Beyond hospital walls

Community health workers stay connected to patients

Darrell Nelson, a 70-year-old Euless man with congestive heart failure, had missed two cardiac rehabilitation visits in a row after he was discharged from Texas Health Harris Methodist Hospital Hurst-Euless-Bedford.

It turned out he wanted to make his appointments but had transportation problems.

Enter Leonor Buckner-Gallegos, an on-site community health worker (CHW) at Texas Health HEB, who found a solution. Nelson began making it to the important appointments regularly, thanks to a Texas Health Community Health Improvement program that extends care beyond hospital walls.

“This is another way Texas Health is reaching into the communities we serve,” said Catherine Oliveros, Dr.PH, vice president, Community Health Improvement. “These community health workers stay in touch with uninsured and underinsured patients for six months after they leave our hospitals, if needed.”

Texas Health Harris Methodist Hospital Fort Worth, Texas Health Harris Methodist Hospital Stephenville and Texas Health Arlington Memorial Hospital each has an on-site CHW as well.

Nelson, who is on oxygen full time and walks with a cane, had been relying on his sister for rides, but she works and wasn’t always available. He’s glad to be getting the care he needs now.

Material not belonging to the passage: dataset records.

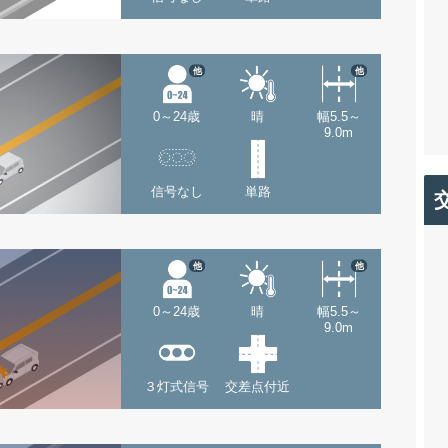
他
他
0～24歳
晴
幅5.5～
9.0m
信号なし
単路
他
他
0～24歳
晴
幅5.5～
9.0m
３灯式信号
交差点付近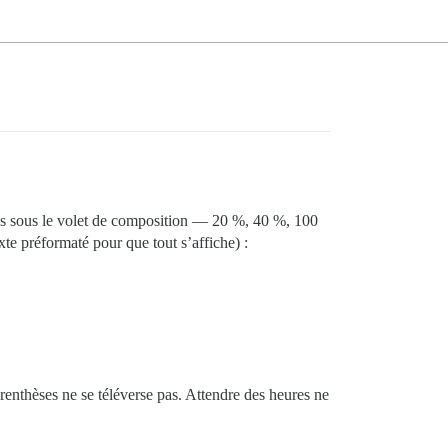
lles sous le volet de composition — 20 %, 40 %, 100
te préformaté pour que tout s’affiche) :
renthèses ne se téléverse pas. Attendre des heures ne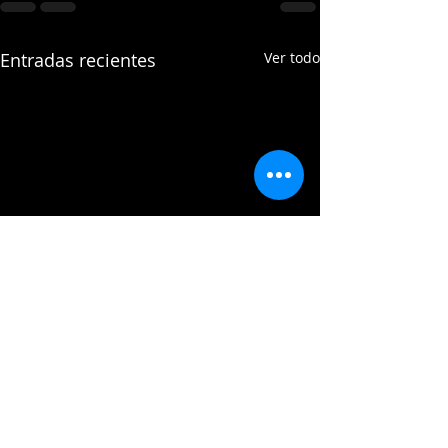
Entradas recientes
Ver todo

The Continuum of Care program focuses on the social determinants of health by providing connections with community resources, said Caryn Paulos, senior director of Faith Community Nursing and Community Health Improvement. She is leading the program.

The social determinants of health are non-medical factors that influence health outcomes. They include access to reliable transportation, healthy foods, quality education and economic opportunities.

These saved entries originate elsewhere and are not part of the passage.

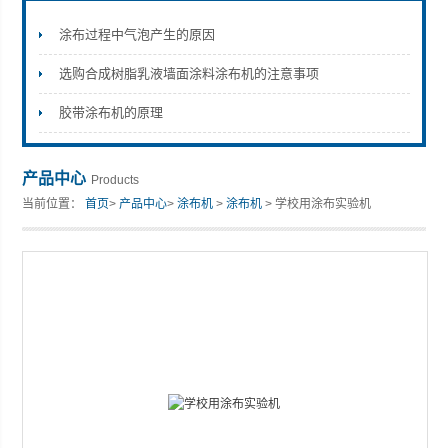
涂布过程中气泡产生的原因
选购合成树脂乳液墙面涂料涂布机的注意事项
山东安尼麦特仪器有限公司
胶带涂布机的原理
产品中心
Products
当前位置：
首页
>
产品中心
>
涂布机
>
涂布机
> 学校用涂布实验机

Perseverance and detective work

Buckner-Gallegos and her counterparts meet patients before or within 24 hours after discharge and call them within 72 hours after discharge. Within 10 to 14 days, they make a plan that includes goals and how to reach them.

In Nelson’s case, Buckner-Gallegos had a warm handoff, meaning she met him in person before he was discharged. That sets up the relationship for success.

“I’ve been checking in with him by phone and interviewed him by phone asking about his needs, his priorities, what he’s struggling with,” she said. The detective work begins once the plan is established.

She connected Nelson with an agency providing transportation, but he had problems understanding how to reserve a ride. “If there are barriers, I remove them,” she said. Once that was resolved, she also connected him with a backup ride service.

Margaret Dunbar, the CHW at Texas Health Fort Worth, recounted multiple cases full of twists and turns during a meeting with her colleagues and Paulos. For example, one of her patients couldn’t be discharged until he found shelter. She located several, but he declined to use them. Then she drove to another shelter because the phone didn’t work, only to be referred elsewhere. It turned out he was banned at that location. While Dunbar was still pursuing a solution, the patient became sicker and couldn’t be discharged.

When they’re not guiding patients, the CHWs are finding and connecting with community resources.

Slowing readmissions

Keeping patients healthier also prevents readmissions. Without rehabilitation and doctor visits after discharge, many patients with chronic diseases get worse, quickly return to hospital emergency departments and are then readmitted.

“We have had patients who have had health issues and the CHWs connected them back with caregivers,” Paulos said. “They stayed out of the hospital because someone navigated them to a care provider.”